● Assignment:
Repeat exactly every line that comes at or after the line containing "Answer in <instances>...</instances>. Outline", through the end of the entries below.

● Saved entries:

BEGIN

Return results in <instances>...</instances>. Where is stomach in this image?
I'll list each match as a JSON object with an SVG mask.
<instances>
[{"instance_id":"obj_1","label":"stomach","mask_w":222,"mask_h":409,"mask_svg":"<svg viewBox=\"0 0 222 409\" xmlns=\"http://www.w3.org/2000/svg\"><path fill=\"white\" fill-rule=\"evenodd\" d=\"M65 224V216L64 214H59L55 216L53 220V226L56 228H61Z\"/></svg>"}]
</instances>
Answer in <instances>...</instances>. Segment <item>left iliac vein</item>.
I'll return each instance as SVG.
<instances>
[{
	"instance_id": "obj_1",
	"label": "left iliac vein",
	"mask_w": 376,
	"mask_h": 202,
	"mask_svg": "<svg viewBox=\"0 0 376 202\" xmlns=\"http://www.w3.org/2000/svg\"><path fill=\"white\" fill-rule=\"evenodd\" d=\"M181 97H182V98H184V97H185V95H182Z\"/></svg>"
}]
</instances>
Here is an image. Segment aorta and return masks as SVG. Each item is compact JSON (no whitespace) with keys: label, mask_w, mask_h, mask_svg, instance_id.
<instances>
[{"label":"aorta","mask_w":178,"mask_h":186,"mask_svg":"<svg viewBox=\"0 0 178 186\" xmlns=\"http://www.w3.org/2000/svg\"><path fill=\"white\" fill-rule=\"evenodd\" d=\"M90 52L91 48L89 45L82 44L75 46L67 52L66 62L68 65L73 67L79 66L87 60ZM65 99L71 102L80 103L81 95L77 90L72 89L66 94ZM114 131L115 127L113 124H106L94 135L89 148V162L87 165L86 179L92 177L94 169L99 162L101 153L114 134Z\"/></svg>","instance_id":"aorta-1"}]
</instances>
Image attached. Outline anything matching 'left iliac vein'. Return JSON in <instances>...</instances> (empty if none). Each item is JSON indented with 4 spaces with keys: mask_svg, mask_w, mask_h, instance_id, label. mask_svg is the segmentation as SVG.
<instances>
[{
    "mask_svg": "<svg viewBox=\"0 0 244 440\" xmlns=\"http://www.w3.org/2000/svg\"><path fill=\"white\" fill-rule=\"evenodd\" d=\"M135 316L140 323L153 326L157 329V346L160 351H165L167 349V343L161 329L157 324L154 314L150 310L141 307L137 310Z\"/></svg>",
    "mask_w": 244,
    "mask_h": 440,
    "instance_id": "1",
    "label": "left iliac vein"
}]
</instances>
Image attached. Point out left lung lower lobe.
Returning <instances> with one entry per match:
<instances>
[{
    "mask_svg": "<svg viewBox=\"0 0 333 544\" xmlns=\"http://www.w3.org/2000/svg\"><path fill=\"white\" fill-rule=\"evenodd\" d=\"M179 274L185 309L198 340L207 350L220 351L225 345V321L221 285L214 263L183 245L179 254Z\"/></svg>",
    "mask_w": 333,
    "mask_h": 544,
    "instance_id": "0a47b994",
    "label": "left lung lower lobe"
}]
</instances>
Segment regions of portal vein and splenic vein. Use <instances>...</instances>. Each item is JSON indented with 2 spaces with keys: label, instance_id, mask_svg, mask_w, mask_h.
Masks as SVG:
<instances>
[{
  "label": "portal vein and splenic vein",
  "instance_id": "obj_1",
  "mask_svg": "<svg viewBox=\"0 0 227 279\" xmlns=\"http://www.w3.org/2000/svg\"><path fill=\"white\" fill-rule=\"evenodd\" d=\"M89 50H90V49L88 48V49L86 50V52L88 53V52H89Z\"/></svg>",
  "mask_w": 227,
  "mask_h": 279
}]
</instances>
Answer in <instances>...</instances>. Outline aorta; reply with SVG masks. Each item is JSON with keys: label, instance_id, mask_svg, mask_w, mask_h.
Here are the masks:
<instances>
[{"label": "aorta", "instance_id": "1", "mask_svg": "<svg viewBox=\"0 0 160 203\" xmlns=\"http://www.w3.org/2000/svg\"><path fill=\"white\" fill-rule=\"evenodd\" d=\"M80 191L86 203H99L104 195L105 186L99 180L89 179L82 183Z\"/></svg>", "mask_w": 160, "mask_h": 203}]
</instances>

END

● Output for this exercise:
Answer in <instances>...</instances>. Outline aorta; reply with SVG masks. Each item is JSON with keys: label, instance_id, mask_svg, mask_w, mask_h.
Here are the masks:
<instances>
[{"label": "aorta", "instance_id": "1", "mask_svg": "<svg viewBox=\"0 0 160 203\" xmlns=\"http://www.w3.org/2000/svg\"><path fill=\"white\" fill-rule=\"evenodd\" d=\"M80 191L86 203H99L104 195L105 186L99 180L89 179L82 183Z\"/></svg>", "mask_w": 160, "mask_h": 203}]
</instances>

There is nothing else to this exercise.